[Opening EXERCISE INPUT section]

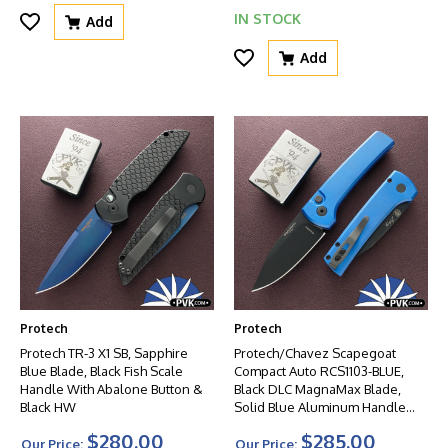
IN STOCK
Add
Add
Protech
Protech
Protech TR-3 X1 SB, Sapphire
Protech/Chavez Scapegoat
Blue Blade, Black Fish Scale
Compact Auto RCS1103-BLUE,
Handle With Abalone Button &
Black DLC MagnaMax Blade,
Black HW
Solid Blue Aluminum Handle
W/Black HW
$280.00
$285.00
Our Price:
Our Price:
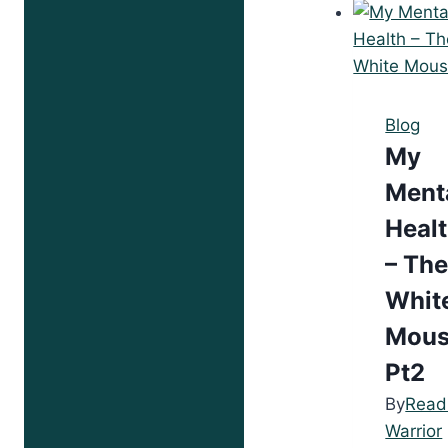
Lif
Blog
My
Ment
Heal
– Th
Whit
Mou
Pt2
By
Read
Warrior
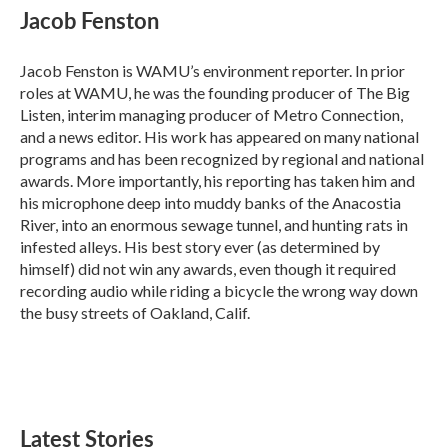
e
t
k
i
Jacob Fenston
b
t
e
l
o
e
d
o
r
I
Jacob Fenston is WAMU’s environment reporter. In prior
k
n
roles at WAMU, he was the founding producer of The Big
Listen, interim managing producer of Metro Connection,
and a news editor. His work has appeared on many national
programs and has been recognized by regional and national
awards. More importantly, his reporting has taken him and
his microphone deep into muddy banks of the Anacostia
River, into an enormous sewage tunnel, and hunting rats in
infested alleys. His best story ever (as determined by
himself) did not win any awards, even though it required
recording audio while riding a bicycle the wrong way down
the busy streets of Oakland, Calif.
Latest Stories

[Closing EXERCISE INPUT section]
[Opening EXERCISE INPUT section]

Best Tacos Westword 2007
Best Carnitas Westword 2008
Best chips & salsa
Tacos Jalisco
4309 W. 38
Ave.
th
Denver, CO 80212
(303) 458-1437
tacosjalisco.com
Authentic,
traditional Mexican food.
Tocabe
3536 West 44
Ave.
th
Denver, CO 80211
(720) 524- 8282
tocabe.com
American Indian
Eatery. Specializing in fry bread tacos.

[Closing EXERCISE INPUT section]

### WHAT TO PRODUCE:
Above are the records; print exactly the lines from the line with "his microphone deep" to the line with "Latest Stories", including both, and nothing else.

### EXERCISE OUTPUT:
his microphone deep into muddy banks of the Anacostia
River, into an enormous sewage tunnel, and hunting rats in
infested alleys. His best story ever (as determined by
himself) did not win any awards, even though it required
recording audio while riding a bicycle the wrong way down
the busy streets of Oakland, Calif.
Latest Stories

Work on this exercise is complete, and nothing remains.